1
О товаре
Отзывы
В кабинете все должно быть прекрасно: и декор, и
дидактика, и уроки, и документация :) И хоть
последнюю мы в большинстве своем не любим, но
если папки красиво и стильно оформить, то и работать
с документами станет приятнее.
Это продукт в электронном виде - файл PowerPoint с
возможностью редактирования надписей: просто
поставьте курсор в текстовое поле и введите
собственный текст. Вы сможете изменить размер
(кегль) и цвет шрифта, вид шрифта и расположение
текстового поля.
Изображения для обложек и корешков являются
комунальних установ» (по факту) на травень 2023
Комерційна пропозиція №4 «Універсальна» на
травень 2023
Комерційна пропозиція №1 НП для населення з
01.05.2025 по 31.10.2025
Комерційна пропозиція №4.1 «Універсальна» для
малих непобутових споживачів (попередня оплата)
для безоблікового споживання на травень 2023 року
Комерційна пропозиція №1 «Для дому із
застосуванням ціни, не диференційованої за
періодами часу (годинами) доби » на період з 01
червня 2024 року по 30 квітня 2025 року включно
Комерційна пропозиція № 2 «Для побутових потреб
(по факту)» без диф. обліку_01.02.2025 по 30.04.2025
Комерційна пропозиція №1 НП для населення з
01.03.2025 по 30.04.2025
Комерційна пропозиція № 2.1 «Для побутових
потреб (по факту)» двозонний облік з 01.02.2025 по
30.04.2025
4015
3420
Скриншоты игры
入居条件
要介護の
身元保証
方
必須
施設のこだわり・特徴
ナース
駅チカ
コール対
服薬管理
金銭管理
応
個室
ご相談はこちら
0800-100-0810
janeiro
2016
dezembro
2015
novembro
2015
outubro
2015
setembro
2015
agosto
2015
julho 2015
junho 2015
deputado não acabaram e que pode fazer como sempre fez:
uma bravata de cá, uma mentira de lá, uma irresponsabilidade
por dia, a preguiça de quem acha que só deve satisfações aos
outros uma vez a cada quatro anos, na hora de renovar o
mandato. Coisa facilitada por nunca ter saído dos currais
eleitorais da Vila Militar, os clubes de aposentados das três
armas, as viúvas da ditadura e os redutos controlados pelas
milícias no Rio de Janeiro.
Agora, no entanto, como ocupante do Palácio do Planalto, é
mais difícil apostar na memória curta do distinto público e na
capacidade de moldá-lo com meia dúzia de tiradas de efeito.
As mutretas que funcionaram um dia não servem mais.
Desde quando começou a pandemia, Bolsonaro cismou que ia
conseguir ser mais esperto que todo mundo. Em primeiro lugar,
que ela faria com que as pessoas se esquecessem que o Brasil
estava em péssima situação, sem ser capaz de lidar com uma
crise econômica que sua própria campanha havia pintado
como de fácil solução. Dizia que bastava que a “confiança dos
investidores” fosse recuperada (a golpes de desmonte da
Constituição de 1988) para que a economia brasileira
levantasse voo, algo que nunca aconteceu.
= = = = = = =
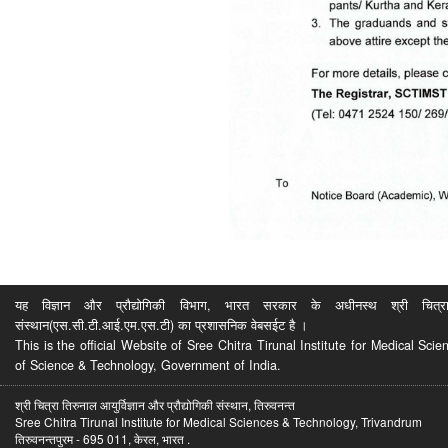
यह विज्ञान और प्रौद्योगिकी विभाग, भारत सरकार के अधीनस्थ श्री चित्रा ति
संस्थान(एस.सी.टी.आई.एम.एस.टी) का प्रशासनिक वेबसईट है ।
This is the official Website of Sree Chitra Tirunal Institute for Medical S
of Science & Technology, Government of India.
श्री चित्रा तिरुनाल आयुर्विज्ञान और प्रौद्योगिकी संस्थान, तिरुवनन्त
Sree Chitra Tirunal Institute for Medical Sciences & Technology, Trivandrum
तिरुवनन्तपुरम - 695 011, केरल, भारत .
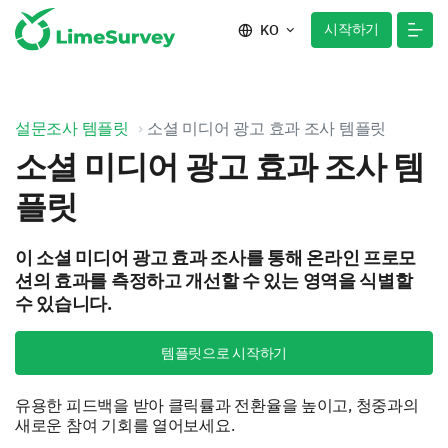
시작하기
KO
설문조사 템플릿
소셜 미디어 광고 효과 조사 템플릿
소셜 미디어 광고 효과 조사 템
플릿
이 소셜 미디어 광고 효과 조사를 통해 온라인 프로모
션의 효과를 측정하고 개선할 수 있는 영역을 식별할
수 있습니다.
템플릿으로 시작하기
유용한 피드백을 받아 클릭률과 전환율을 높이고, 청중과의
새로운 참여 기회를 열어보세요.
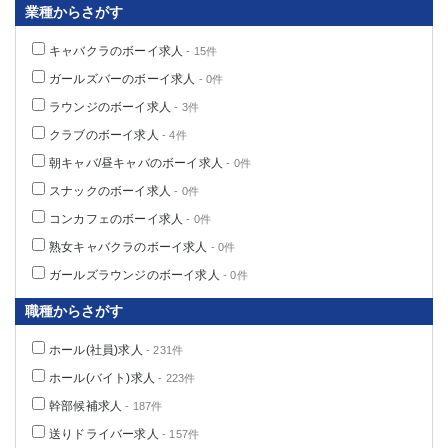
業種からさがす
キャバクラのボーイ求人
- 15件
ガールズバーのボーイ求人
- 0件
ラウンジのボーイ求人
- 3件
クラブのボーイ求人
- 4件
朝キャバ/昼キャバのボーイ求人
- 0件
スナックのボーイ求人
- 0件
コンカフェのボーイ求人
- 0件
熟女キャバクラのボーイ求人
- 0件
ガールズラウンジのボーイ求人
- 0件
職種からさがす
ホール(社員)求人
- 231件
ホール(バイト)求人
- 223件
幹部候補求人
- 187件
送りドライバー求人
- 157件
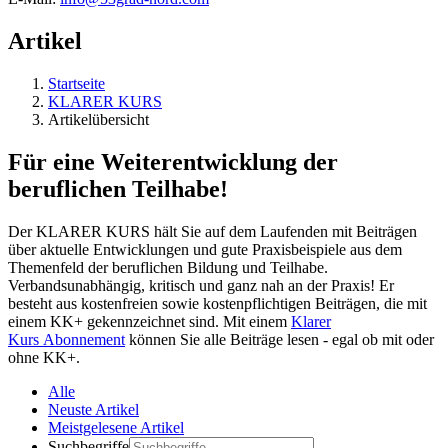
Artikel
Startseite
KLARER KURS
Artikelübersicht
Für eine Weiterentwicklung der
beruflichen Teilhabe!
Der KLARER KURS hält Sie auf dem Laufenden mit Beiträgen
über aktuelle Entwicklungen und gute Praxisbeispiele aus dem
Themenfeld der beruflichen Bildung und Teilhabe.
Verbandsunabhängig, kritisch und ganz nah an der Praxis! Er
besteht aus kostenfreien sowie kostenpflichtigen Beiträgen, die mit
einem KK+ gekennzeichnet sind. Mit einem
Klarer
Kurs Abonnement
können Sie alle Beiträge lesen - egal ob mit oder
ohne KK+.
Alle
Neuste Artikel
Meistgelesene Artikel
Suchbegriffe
= = = = = = =
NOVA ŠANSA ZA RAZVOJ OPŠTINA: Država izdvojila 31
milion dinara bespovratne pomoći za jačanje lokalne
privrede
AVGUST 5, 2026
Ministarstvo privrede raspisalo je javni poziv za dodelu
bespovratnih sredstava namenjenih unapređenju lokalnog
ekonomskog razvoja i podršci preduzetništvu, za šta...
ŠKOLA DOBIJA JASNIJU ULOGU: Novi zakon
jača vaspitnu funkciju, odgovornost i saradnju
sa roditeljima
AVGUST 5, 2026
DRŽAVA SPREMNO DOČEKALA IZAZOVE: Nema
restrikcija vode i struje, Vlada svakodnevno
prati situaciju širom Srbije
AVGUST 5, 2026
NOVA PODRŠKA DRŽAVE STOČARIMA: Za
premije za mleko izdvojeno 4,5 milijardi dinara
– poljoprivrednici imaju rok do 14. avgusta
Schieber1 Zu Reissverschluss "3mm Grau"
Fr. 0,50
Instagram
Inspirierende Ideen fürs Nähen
= = = = = = =
Task prompt ▸ Taking the entries above, print exactly the lines starting at the line with "uma bravata de" and ending at the line with "Desde quando começou", both included.

Response area ▸
uma bravata de cá, uma mentira de lá, uma irresponsabilidade
por dia, a preguiça de quem acha que só deve satisfações aos
outros uma vez a cada quatro anos, na hora de renovar o
mandato. Coisa facilitada por nunca ter saído dos currais
eleitorais da Vila Militar, os clubes de aposentados das três
armas, as viúvas da ditadura e os redutos controlados pelas
milícias no Rio de Janeiro.
Agora, no entanto, como ocupante do Palácio do Planalto, é
mais difícil apostar na memória curta do distinto público e na
capacidade de moldá-lo com meia dúzia de tiradas de efeito.
As mutretas que funcionaram um dia não servem mais.
Desde quando começou a pandemia, Bolsonaro cismou que ia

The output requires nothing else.